WHAT IS EXPECTED >>
Which lines of the entries contain the string "cookies"? Please find them and copy them.

DATA PROVIDED >>
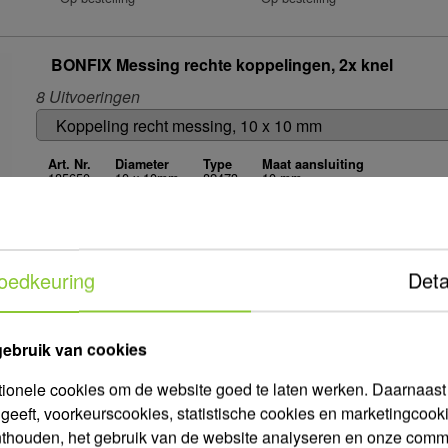
BONFIX Messing rechte koppelingen, 2x knel
8 Uitvoeringen
Art. Nr.
Diameter
Type
Maat aansluiting
185650
10 x 10mm
82473
10 mm
Meer informatie >
Zuidwolde
Aalten
Op bestelling
Op voorraad
oedkeuring
Deta
BONFIX Messing puntstukken, conische buitendraad
gebruik van cookies
15 Uitvoeringen
tionele cookies om de website goed te laten werken. Daarnaast g
geeft, voorkeurscookies, statistische cookies en marketingco
Art. Nr.
Diameter
Type
Aansluiting
Buitendraad
nthouden, het gebruik van de website analyseren en onze comm
185676
3/8" x 10mm
81103
Buitendraad
3/8"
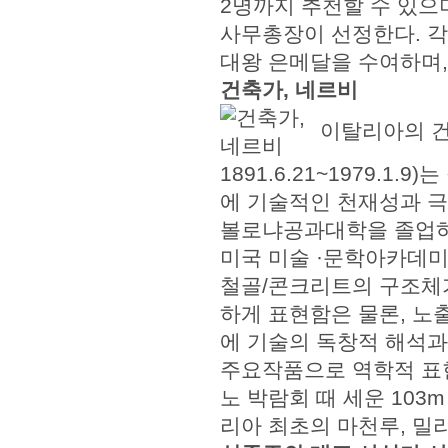
2명까지 추천할 수 있
사무총장이 선정한다. 각 
대왕 은메달을 수여하며,
건축가, 네르비
이탈리아의 건축구
1891.6.21~1979.
에 기술적인 천재성과 극
볼로냐공과대학을 졸업하고
미국 미술 ·문학아카데
철골/콘크리트의 구조체가
하게 표현함은 물론, 노
에 기술의 독창적 해석과
주요작품으로 역학적 표
노 박람회 때 세운 103
리아 최초의 마천루, 밀라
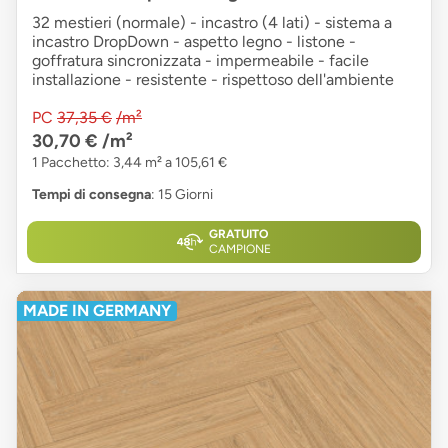
32 mestieri (normale) - incastro (4 lati) - sistema a
incastro DropDown - aspetto legno - listone -
goffratura sincronizzata - impermeabile - facile
installazione - resistente - rispettoso dell'ambiente
PC
37,35 €
/m²
30,70 €
/m²
1 Pacchetto: 3,44 m² a 105,61 €
Tempi di consegna
: 15 Giorni
GRATUITO
CAMPIONE
MADE IN GERMANY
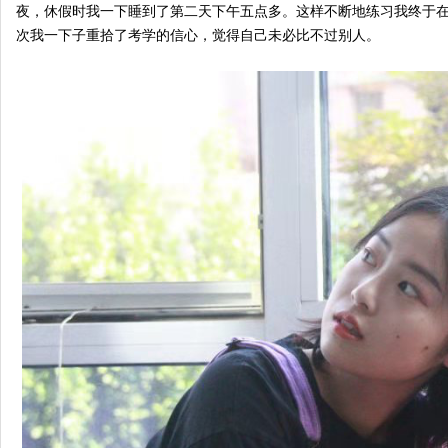
夜，休假时我一下睡到了第二天下午五点多。这样不断地练习我终于
次我一下子重拾了考学的信心，觉得自己未必比不过别人。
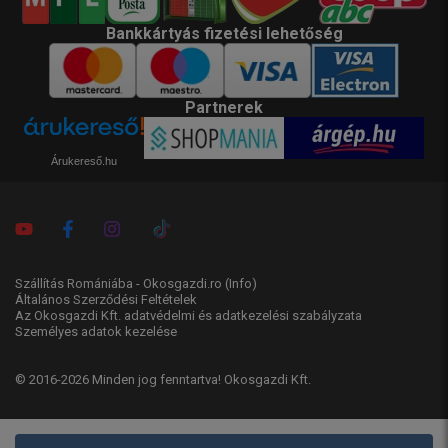
Bankkártyás fizetési lehetőség
Partnerek
Árukereső.hu
Szállítás Romániába - Okosgazdi.ro
(Info)
Általános Szerződési Feltételek
Az Okosgazdi Kft. adatvédelmi és adatkezelési szabályzata
Személyes adatok kezelése
© 2016-2026 Minden jog fenntartva! Okosgazdi Kft.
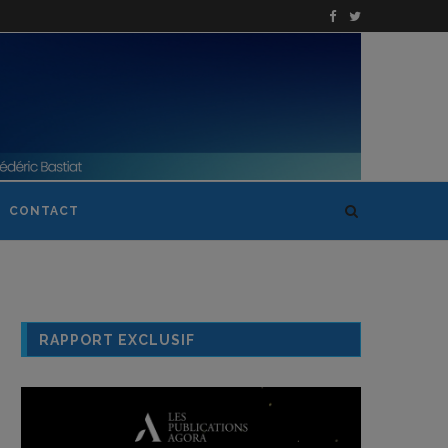
CONTACT
RAPPORT EXCLUSIF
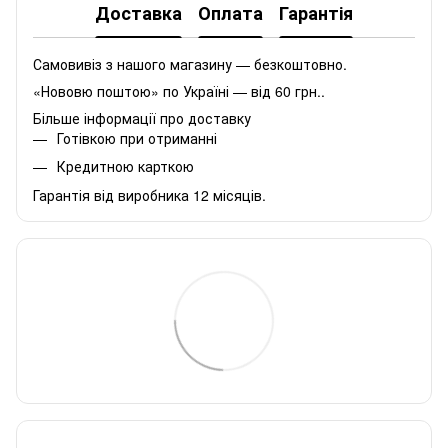
Доставка
Оплата
Гарантія
Самовивіз з нашого магазину — безкоштовно.
«Нововю поштою» по Україні — від 60 грн..
Більше інформації про доставку
Готівкою при отриманні
Кредитною карткою
Гарантія від виробника 12 місяців.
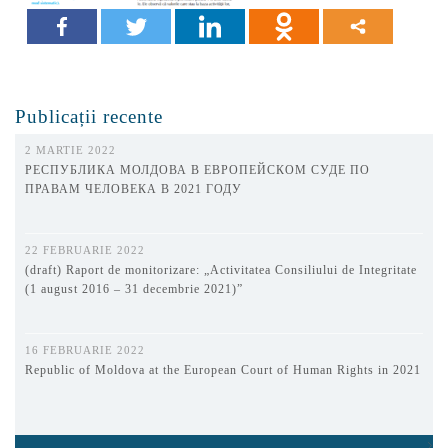
Publicații recente
2 MARTIE 2022
РЕСПУБЛИКА МОЛДОВА В ЕВРОПЕЙСКОМ СУДЕ ПО
ПРАВАМ ЧЕЛОВЕКА В 2021 ГОДУ
22 FEBRUARIE 2022
(draft) Raport de monitorizare: „Activitatea Consiliului de Integritate
(1 august 2016 – 31 decembrie 2021)”
16 FEBRUARIE 2022
Republic of Moldova at the European Court of Human Rights in 2021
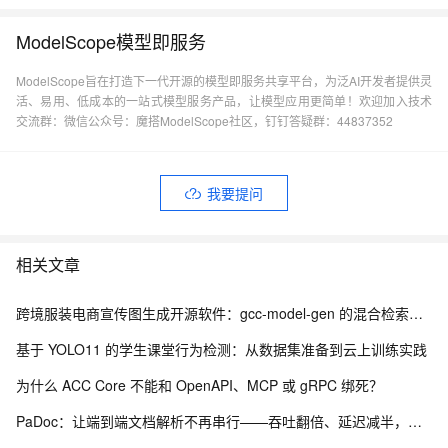
ModelScope模型即服务
ModelScope旨在打造下一代开源的模型即服务共享平台，为泛AI开发者提供灵
活、易用、低成本的一站式模型服务产品，让模型应用更简单！欢迎加入技术
交流群：微信公众号：魔搭ModelScope社区，钉钉答疑群：44837352
我要提问
相关文章
跨境服装电商宣传图生成开源软件：gcc-model-gen 的混合检索与风格继承架构
基于 YOLO11 的学生课堂行为检测：从数据集准备到云上训练实践
为什么 ACC Core 不能和 OpenAPI、MCP 或 gRPC 绑死？
PaDoc：让端到端文档解析不再串行——吞吐翻倍、延迟减半，质量还没掉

TASK ANSWER >>
gebruik van cookies
tionele cookies om de website goed te laten werken. Daarnaast g
geeft, voorkeurscookies, statistische cookies en marketingco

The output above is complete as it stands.